The case of Julie Posetti finally proves it. It started when Posetti tweeted a report of what a former writer for the paper, Asa Walquist, said at a small and closed conference. No one too much notice until Crikey ran some of the tweets and The Australian's unusual editor-in-chief, Chris Mitchell, decided that Walquist's remarks were defamatory of himself and announced that he would sue not Walquist for making them, but Posetti and Crikey for publishing them.
Actually still no one took much notice; as The Australian's own Environment Editor Graham Lloyd noted rather complainingly, "the story has barely raised a ripple in the mainstream media." So to remedy that, and incidentally to ensure that the alleged libel was spread as widely as possible, The Weekend Australian devoted an entire page to self justification.

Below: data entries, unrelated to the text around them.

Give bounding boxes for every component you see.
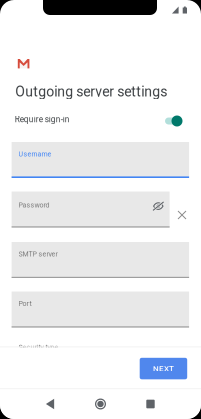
staticText: Security type: [19, 343, 59, 351]
button[interactable]: Clear: [174, 207, 190, 223]
button[interactable]: Username: [12, 142, 189, 178]
staticText: Username: [19, 150, 52, 158]
staticText: Password: [19, 201, 50, 209]
button[interactable]: NEXT: [140, 358, 187, 379]
staticText: Require sign-in: [15, 115, 70, 124]
button[interactable]: Recents: [138, 391, 162, 417]
button[interactable]: Password: [12, 192, 170, 228]
button[interactable]: Home: [88, 391, 112, 417]
button[interactable]: SMTP server: [12, 242, 189, 278]
button[interactable]: Back: [38, 391, 62, 417]
staticText: Outgoing server settings: [15, 84, 167, 100]
staticText: Port: [19, 300, 32, 308]
button[interactable]: Require sign-in: [165, 116, 182, 126]
button[interactable]: Port: [12, 292, 189, 328]
staticText: NEXT: [153, 364, 174, 373]
staticText: SMTP server: [19, 250, 58, 258]
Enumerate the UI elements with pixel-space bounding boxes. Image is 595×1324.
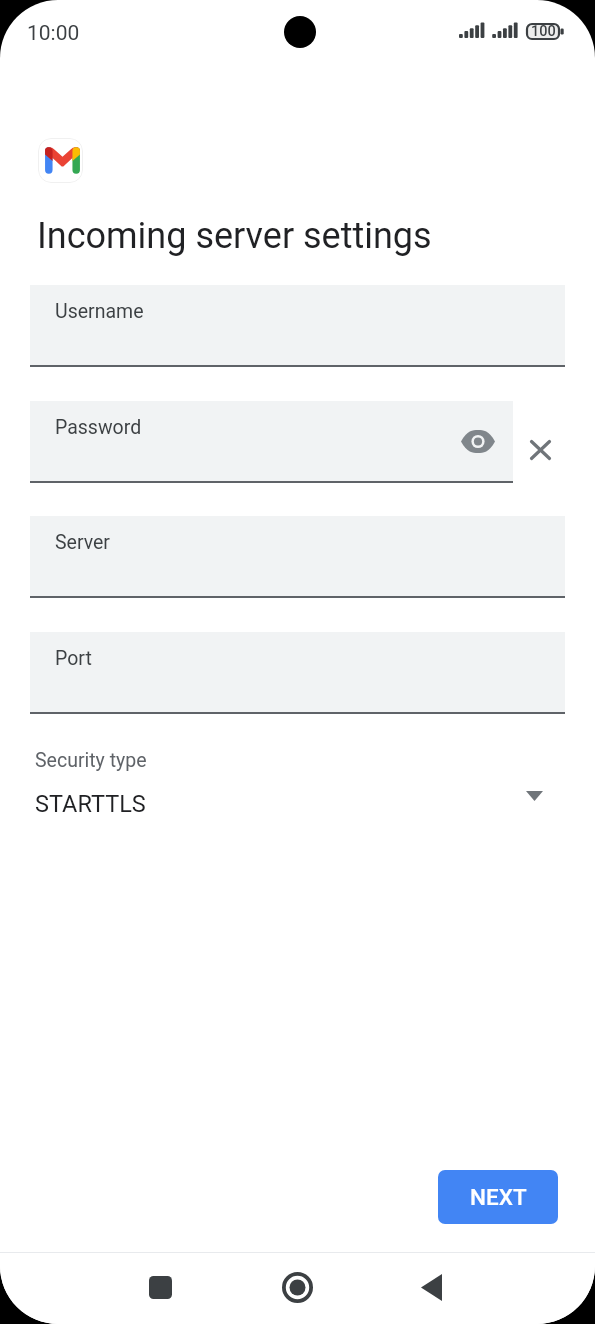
staticText: Username (55, 300, 144, 323)
button[interactable]: NEXT (438, 1170, 558, 1224)
button[interactable]: Back (393, 1253, 469, 1324)
staticText: Incoming server settings (37, 215, 432, 257)
staticText: NEXT (470, 1184, 527, 1210)
button[interactable]: Security type (30, 745, 595, 830)
button[interactable]: Show password (456, 419, 500, 463)
button[interactable]: Server (30, 516, 565, 598)
button[interactable]: Port (30, 632, 565, 714)
button[interactable]: Home (259, 1253, 335, 1324)
staticText: Password (55, 416, 142, 439)
button[interactable]: Password (30, 401, 513, 483)
staticText: 10:00 (27, 21, 80, 46)
button[interactable]: Recent apps (122, 1253, 198, 1324)
staticText: Port (55, 647, 92, 670)
staticText: STARTTLS (35, 790, 146, 818)
staticText: 100 (531, 23, 556, 40)
button[interactable]: Username (30, 285, 565, 367)
staticText: Server (55, 531, 110, 554)
button[interactable]: Clear password (518, 428, 562, 472)
staticText: Security type (35, 749, 147, 772)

The argument, such as it was, maintained that Mitchell had been eminently fair and reasonable about climate change, even if the paper had given the sceptics and denialists a lot of space. But the paper really, truly believed in man-made climate change and had said so, and now Mitchell wished he had sued Clive Hamilton as well. And that, in about 40,000 not very well chosen words, was the news. The Australian. Think. Again.
And as an unenthusiastic outpost of the sport in the wrong hemisphere and the wrong time zone we never had any real chance of hosting the 2022 World Cup, and should never have been in the bidding.
But since we apparently had a lazy $45 million to spend on the caper wouldn't it have been simpler to cut out the middlemen and just sling the 22 voting delegates a couple of million each? Sure, we still would have lost, but at least we would have had enough left over for a decent piss-up.